(Records from a data source)
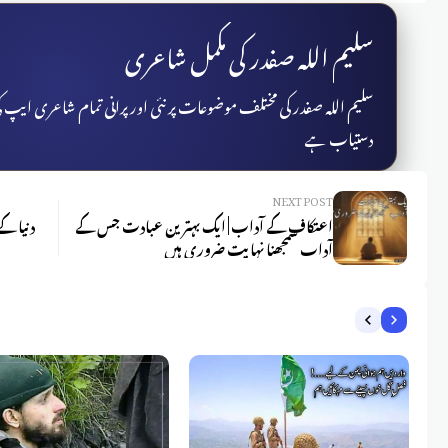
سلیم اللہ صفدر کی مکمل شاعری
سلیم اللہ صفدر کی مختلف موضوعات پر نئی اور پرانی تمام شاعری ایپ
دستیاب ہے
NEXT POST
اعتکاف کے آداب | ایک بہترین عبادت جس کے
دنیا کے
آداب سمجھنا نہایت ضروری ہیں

*WHAT YOU HAVE TO DO*. Using the entries above, find all lines with "سلیم". Copy them.

*TASK OUTPUT*.
سلیم اللہ صفدر کی مکمل شاعری
سلیم اللہ صفدر کی مختلف موضوعات پر نئی اور پرانی تمام شاعری ایپ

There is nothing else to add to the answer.